* **Work to complete**
Across the material below, say how many lines contain the string "notwendige", and add no other words.

* **Supplied records**
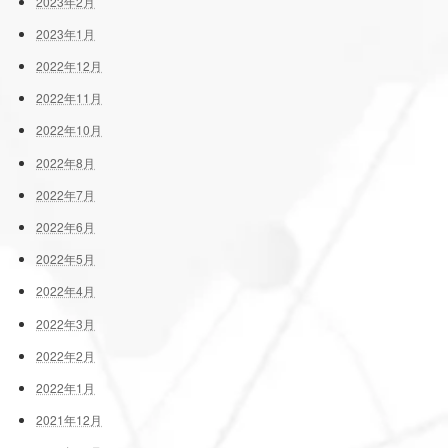
2023年2月
2023年1月
2022年12月
2022年11月
2022年10月
2022年8月
2022年7月
2022年6月
2022年5月
2022年4月
2022年3月
2022年2月
2022年1月
2021年12月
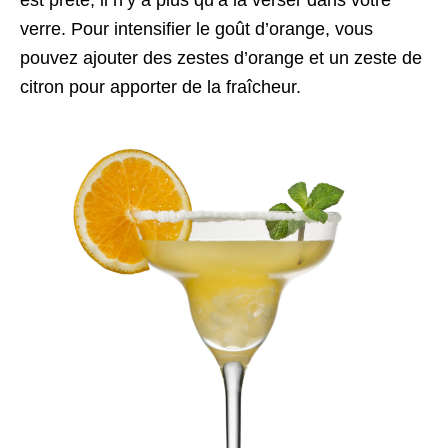
verre. Pour intensifier le goût d’orange, vous
pouvez ajouter des zestes d’orange et un zeste de
citron pour apporter de la fraîcheur.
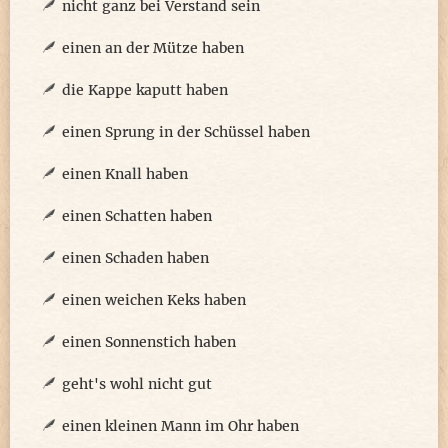
nicht ganz bei Verstand sein
einen an der Mütze haben
die Kappe kaputt haben
einen Sprung in der Schüssel haben
einen Knall haben
einen Schatten haben
einen Schaden haben
einen weichen Keks haben
einen Sonnenstich haben
geht's wohl nicht gut
einen kleinen Mann im Ohr haben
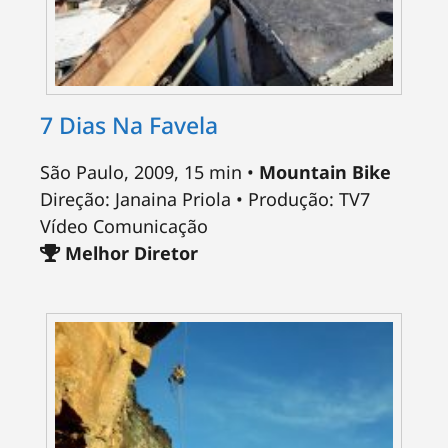
7 Dias Na Favela
São Paulo, 2009, 15 min •
Mountain Bike
Direção: Janaina Priola • Produção: TV7
Vídeo Comunicação
Melhor Diretor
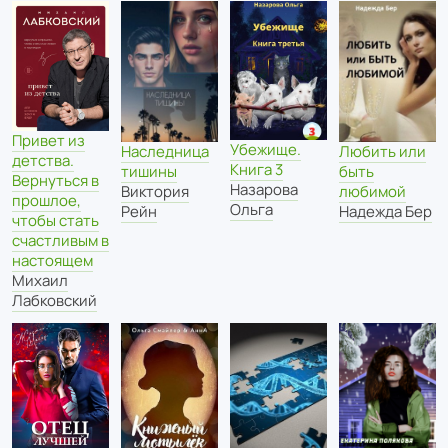
Привет из
Убежище.
Наследница
Любить или
детства.
Книга 3
тишины
быть
Вернуться в
Назарова
Виктория
любимой
прошлое,
Ольга
Рейн
Надежда Бер
чтобы стать
счастливым в
настоящем
Михаил
Лабковский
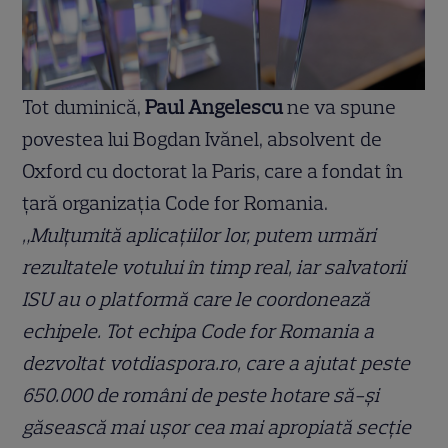
Tot duminică,
Paul Angelescu
ne va spune
povestea lui Bogdan Ivănel, absolvent de
Oxford cu doctorat la Paris, care a fondat în
țară organizația Code for Romania.
„Mulțumită aplicațiilor lor, putem urmări
rezultatele votului în timp real, iar salvatorii
ISU au o platformă care le coordonează
echipele. Tot echipa Code for Romania a
dezvoltat votdiaspora.ro, care a ajutat peste
650.000 de români de peste hotare să-și
găsească mai ușor cea mai apropiată secție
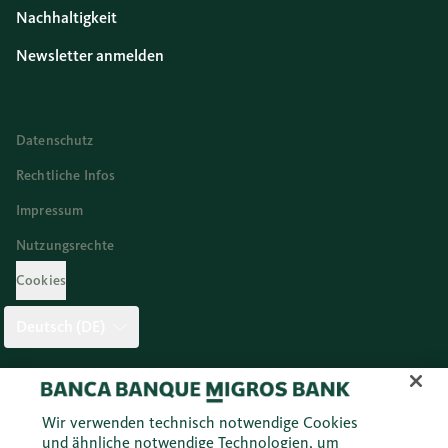
Nachhaltigkeit
Newsletter anmelden
Datenschutz
Rechtliche Infos
Impressum
Nutzungsrechte
Cookies
Deutsch (DE)
Twitter
Facebook
Blog
Instagram
Youtube
Linkedi
Wir verwenden technisch notwendige Cookies
und ähnliche notwendige Technologien, um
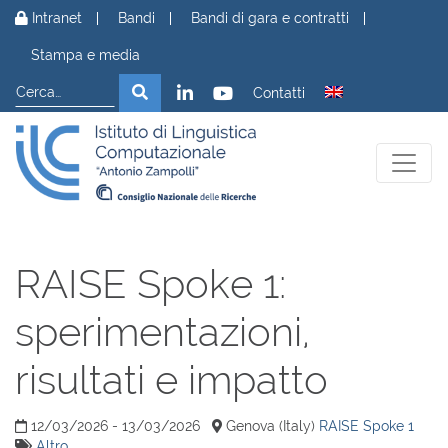
Vai al contenuto
Intranet
Bandi
Bandi di gara e contratti
Stampa e media
Cerca
Cerca
Contatti
RAISE Spoke 1:
sperimentazioni,
risultati e impatto
12/03/2026 - 13/03/2026
Genova (Italy)
RAISE Spoke 1
Altro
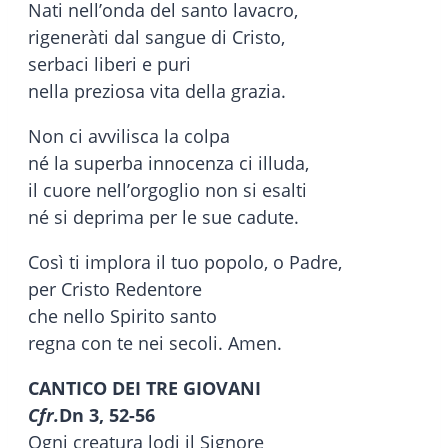
Nati nell’onda del santo lavacro,
rigeneràti dal sangue di Cristo,
serbaci liberi e puri
nella preziosa vita della grazia.
Non ci avvilisca la colpa
né la superba innocenza ci illuda,
il cuore nell’orgoglio non si esalti
né si deprima per le sue cadute.
Così ti implora il tuo popolo, o Padre,
per Cristo Redentore
che nello Spirito santo
regna con te nei secoli. Amen.
CANTICO DEI TRE GIOVANI
Cfr.
Dn 3, 52-56
Ogni creatura lodi il Signore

* **Exercise result**
2